Oral Culture in Later Times

Oral culture did not end with the biblical period. For centuries afterward people continued to listen more often than they read. In Beowulf a scop or bard recited to audiences.

The Middle Ages. People learned about the Scriptures through pictures in stained-glass windows and mystery plays. Indeed, such art existed not simply to teach but to bring people close to the Divine. Nearness to God was the goal of illuminated biblical manuscripts like the Book of Kells and the Lindisfarne Gospels. People did not simply look at or even through this art. This art, like the eye of God (which truly it was), looked through them.

The fifteenth century. With the development of printing in the fifteenth century people could afford to own and read books. This significantly changed culture. Then the printed word became an affordable witness of God. However, Martin Luther continued to think of the Word of God (and especially the New Testament) as essentially oral. The Lutheran theologian Paul Althaus suggests that “for Luther the word is first and last the spoken word, that is, the living proclamation which takes place in any particular situation” (The Theology of Martin Luther, Robert C. Schultz, trans., Philadelphia: Fortress, 1966, p. 72).
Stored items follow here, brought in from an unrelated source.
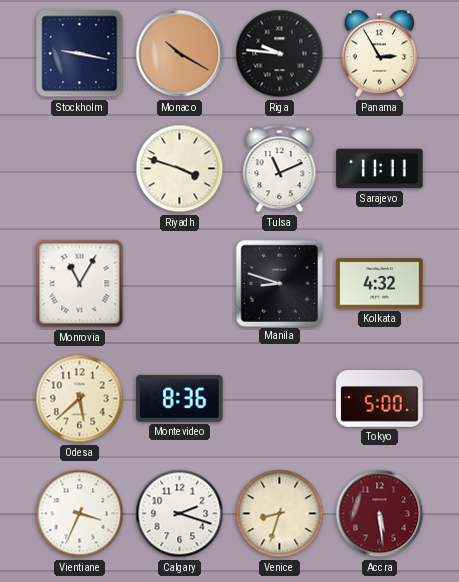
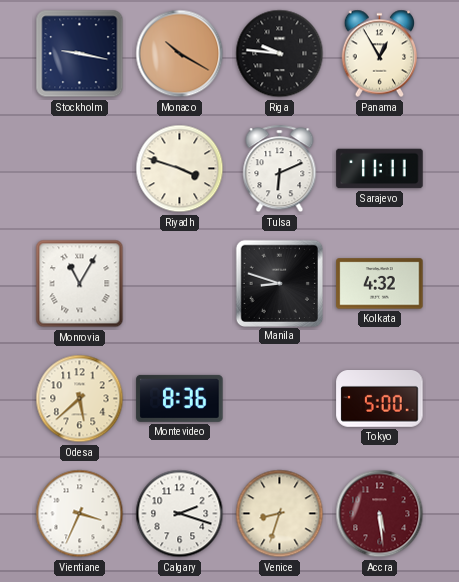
Panama: 2:55 -> 12:55
Tulsa: 11:11 -> 6:11
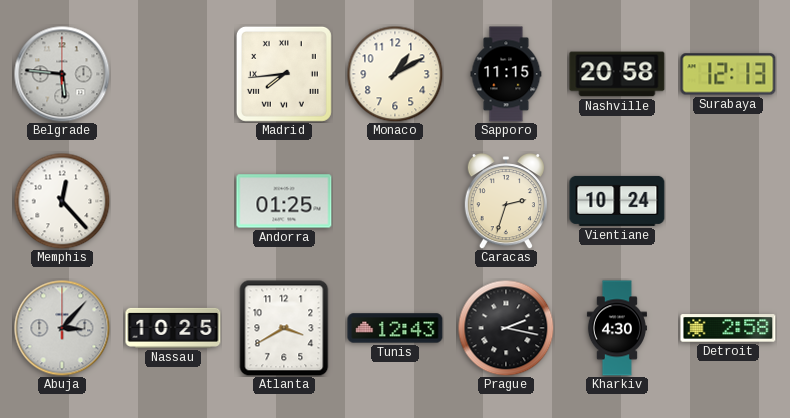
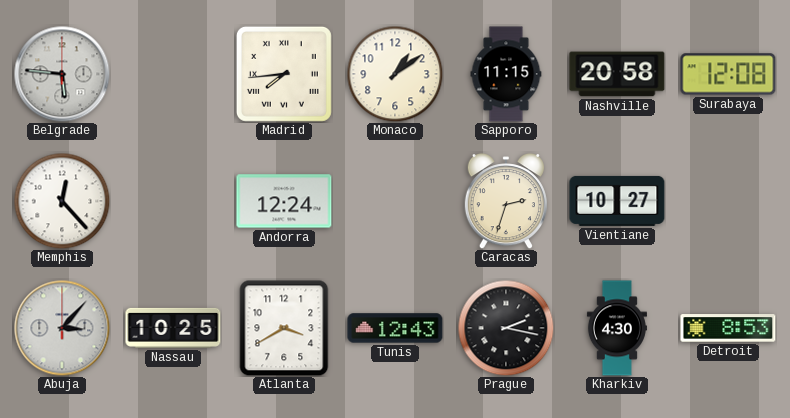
Monaco: 1:10 -> 1:09
Surabaya: 12:13 -> 12:08
Andorra: 01:25 -> 12:24
Vientiane: 10:24 -> 10:27
Detroit: 2:58 -> 8:53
Twenty-first century. After the advent of electronic technologies like radio, television, and computers we are witnessing another revolution that involves new ways of experiencing the Word. In some ways, this technology is similar to the earlier oral culture. We can hear and see speakers on radio or television, even when they are only recorded. But for many, the personal dimension may still be absent if one regards, for example, a movie on the life of Christ as simply entertainment.

Creatively Respond to the Text

  • Memorize a scriptural passage in the current lesson, and then recite it in a family devotion or for your Sabbath School class. This will help you to get inside the text.
  • Write a poem based on this week’s lesson or drawing from the lessons for this quarter.
  • Write a story, or a dramatic scene, using biblical characters or plots from this quarter’s lesson studies.
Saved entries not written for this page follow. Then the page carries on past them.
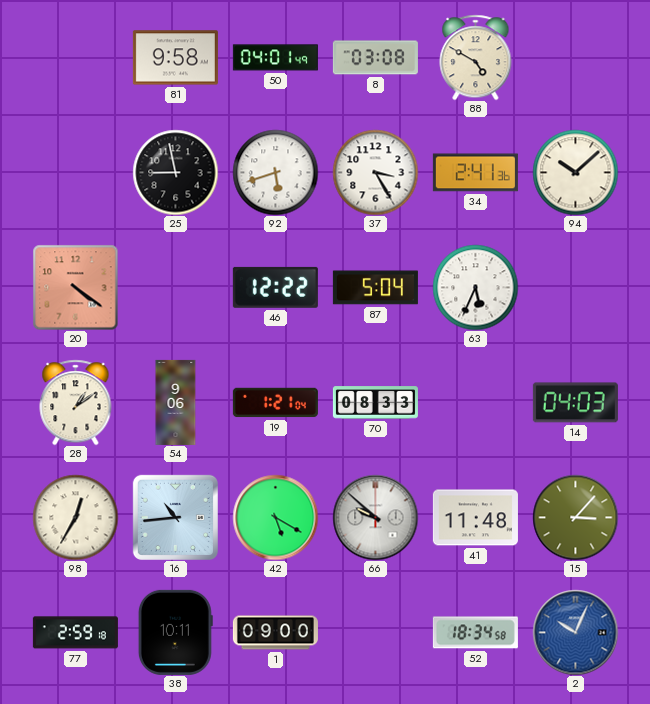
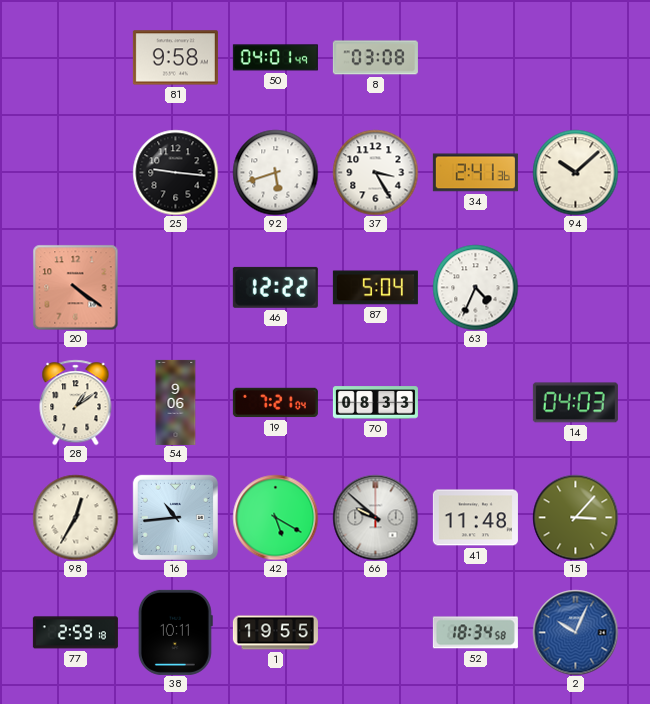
88: 4:50 -> none
25: 8:58 -> 9:16
63: 5:34 -> 4:34
19: 1:21 -> 7:21
1: 09:00 -> 19:55
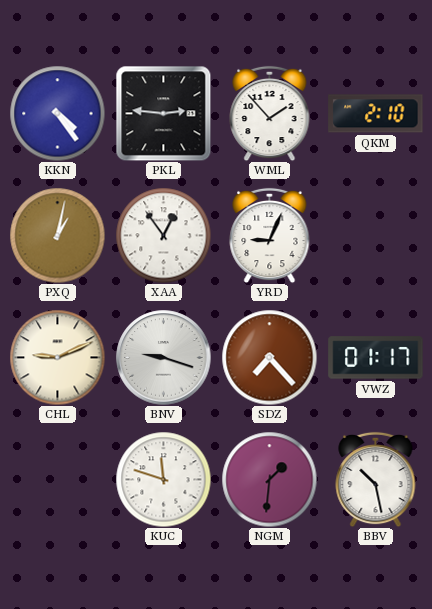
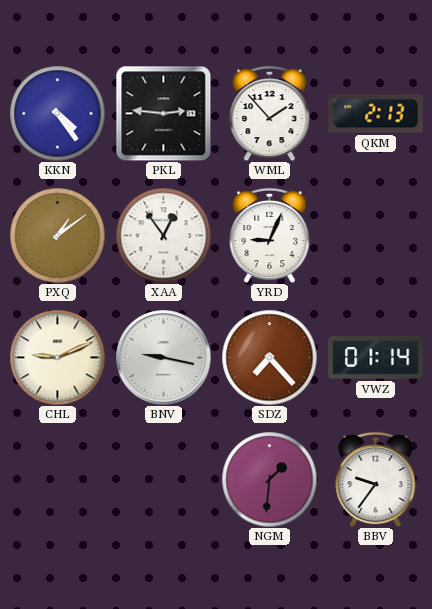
QKM: 2:10 -> 2:13
PXQ: 1:02 -> 1:09
BNV: 9:18 -> 9:17
VWZ: 01:17 -> 01:14
KUC: 11:48 -> none
BBV: 10:28 -> 9:36
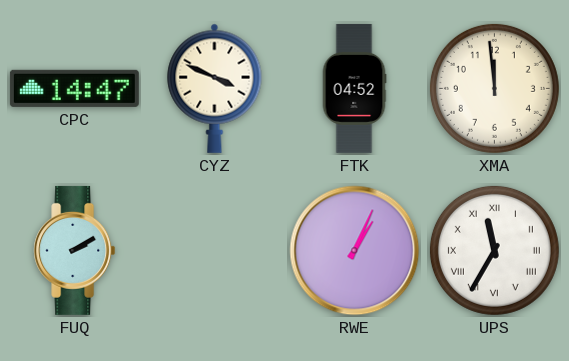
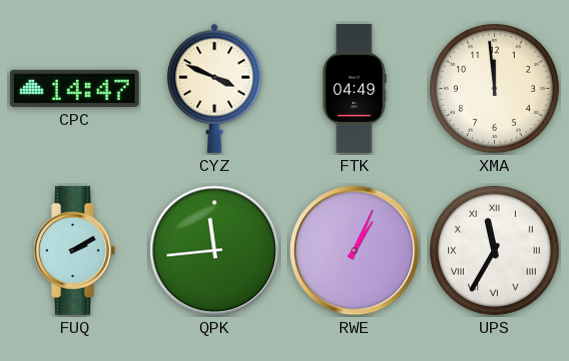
FTK: 04:52 -> 04:49
QPK: none -> 11:44
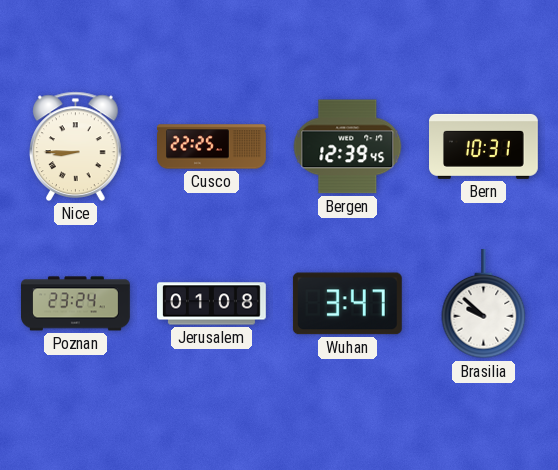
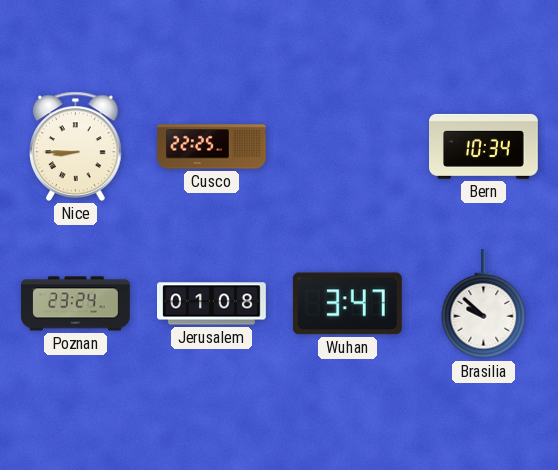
Bergen: 12:39 -> none
Bern: 10:31 -> 10:34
Too many students know the Bible only as a source of moral admonitions. Creative assignments allow them to see God’s Word as an imaginative construction, and to understand that when we respond imaginatively we are imitating God the Creator. Some may then be inspired to change their lives or culture in revolutionary ways.


The Encyclopedia Judaica is a treasure trove for anyone wishing to see how characters such as Abraham and David in the Hebrew Bible have been presented over the centuries. The articles also note examples of their development in subsequent Jewish literature and in medieval or modern literature, art, and music. Other helpful resources include:

  • The two volume Chapters Into Verse: Poetry in English Inspired by the Bible: Volume 1: Genesis to Malachi; andChapters Into Verse: Poetry in English Inspired by the Bible: Volume 2: Gospels to Revelation (Oxford: Oxford University Press, 1993, edited by Robert Atwan and Laurance Wieder).
  • David Curzon’s The Gospels in Our Image: An Anthology of Twentieth-Century Poetry Based on Biblical Texts (New York: Harcourt, 1995).
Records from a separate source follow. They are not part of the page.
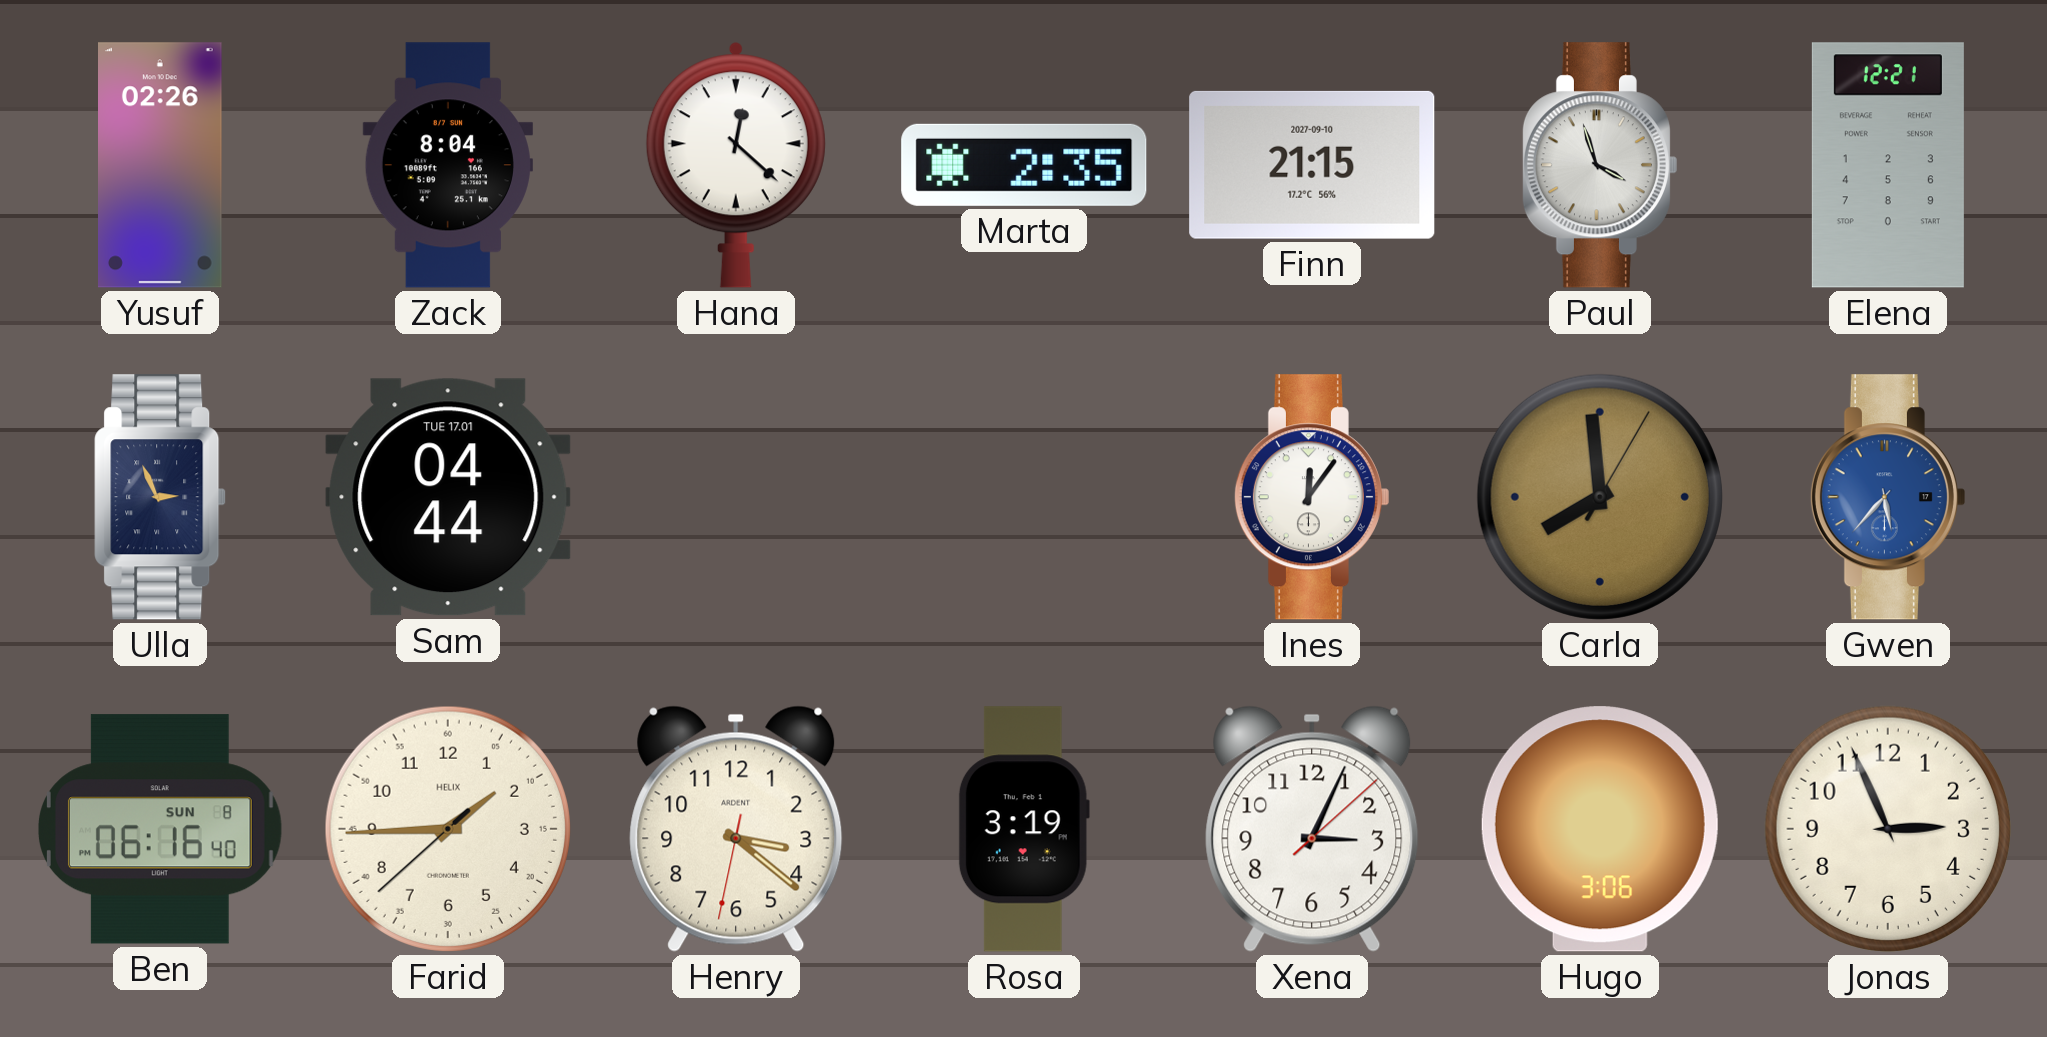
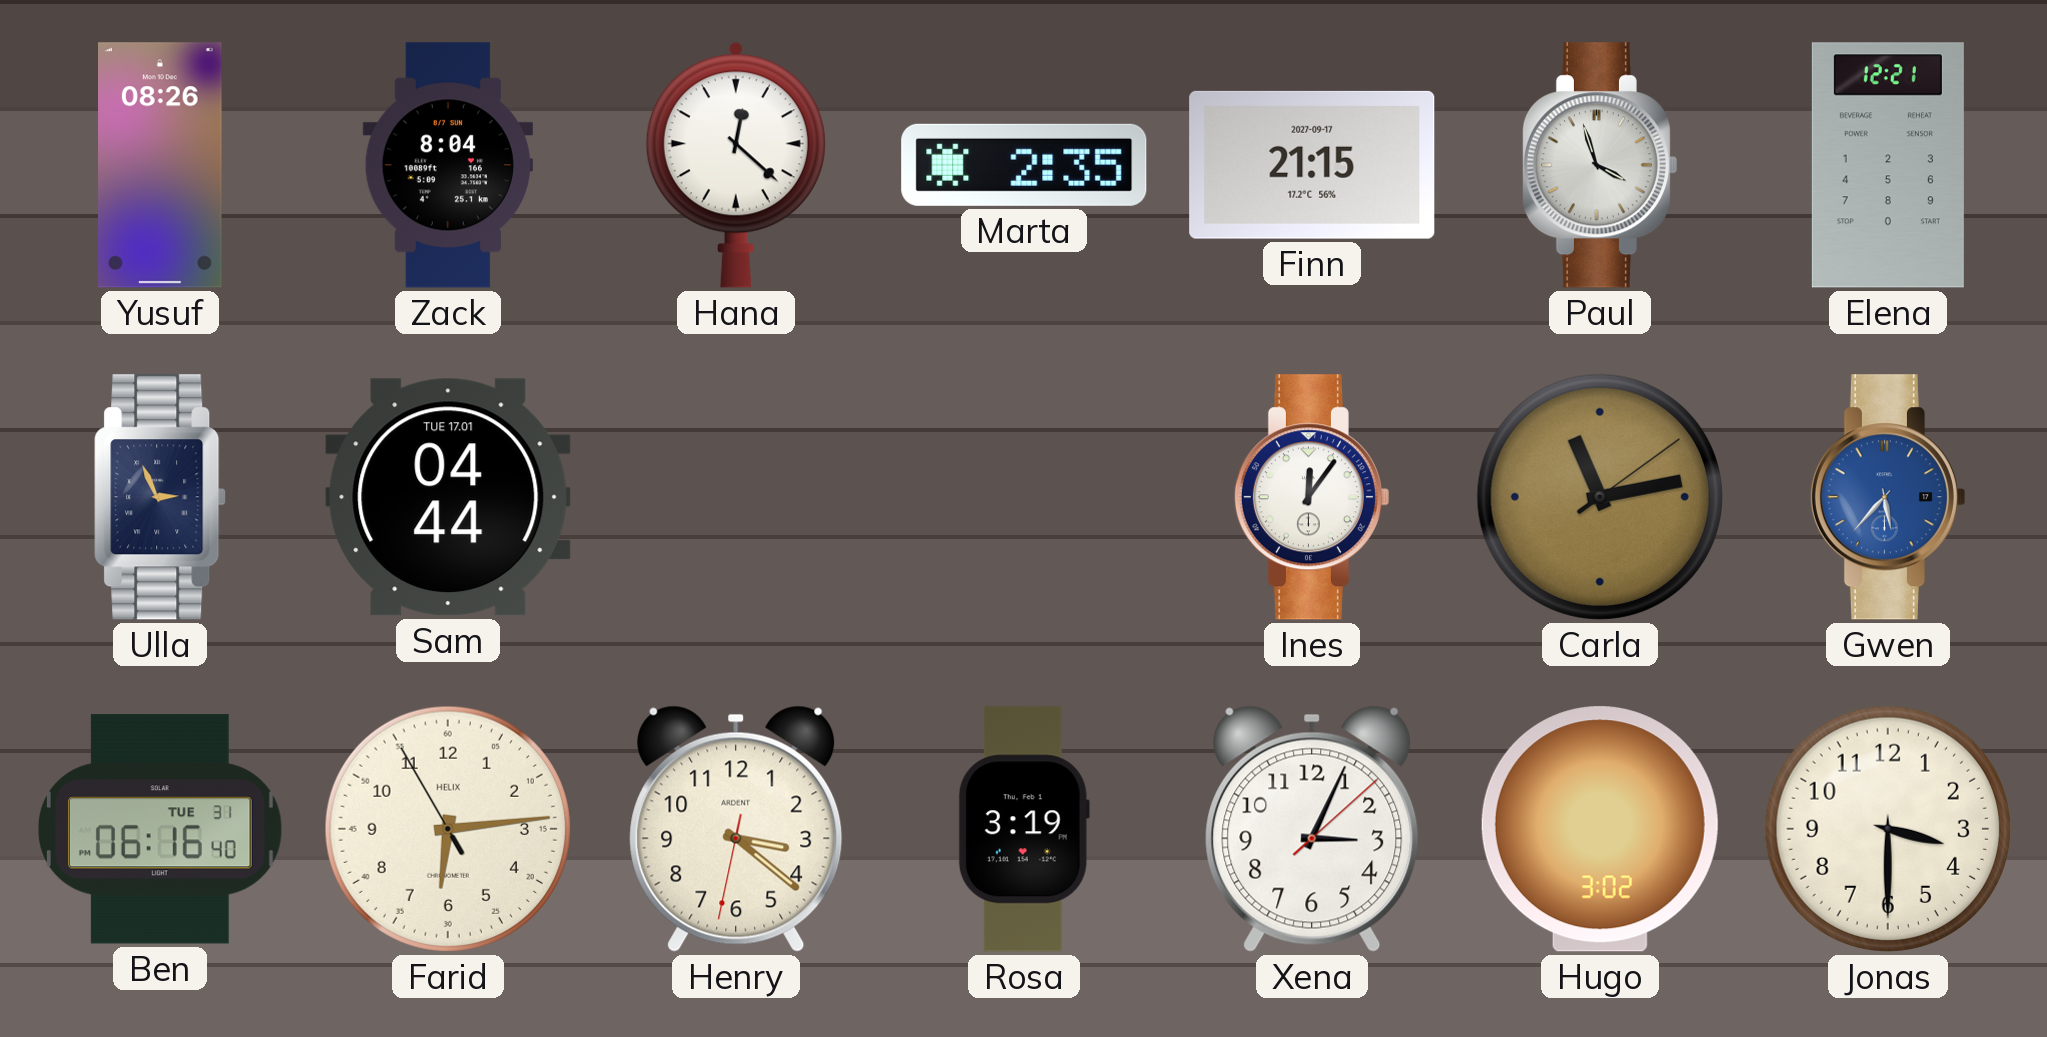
Yusuf: 02:26 -> 08:26
Finn date: 2027-09-10 -> 2027-09-17
Carla: 7:59 -> 11:13
Ben date: SUN 8 -> TUE 31
Farid: 1:44 -> 6:13
Hugo: 3:06 -> 3:02
Jonas: 2:56 -> 3:30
Methods of reading the Bible that have been practiced for centuries:

  • Meditation, using colloquies with the Lord or other Bible characters. St. Ignatius of Loyola’s The Spiritual Exercises of Saint Ignatius, Anthony Mottola translation (Garden City, N. Y.: Image-Doubleday, 1964).
  • Devotional methods in poetry. Louis L. Marz, The Poetry of Meditation: A Study of English Religious Literature in the Seventeenth Century (New Haven, Conn.: Yale University Press, 1954) suggests that Ignatius’ devotional methods were used by such English poets as John Donne, George Herbert, Robert Southwell, Richard Crashaw, and Henry Vaughn. He even suggested that the Puritan preacher Richard Baxter recommended some Ignatian techniques in his Saints’ Everlasting Rest, 1650, Martin L. Short provides an up-to-date explanation of how to do this in chapters 7 and 9 of The Word Is Very Near: A Guide to Praying With Scripture.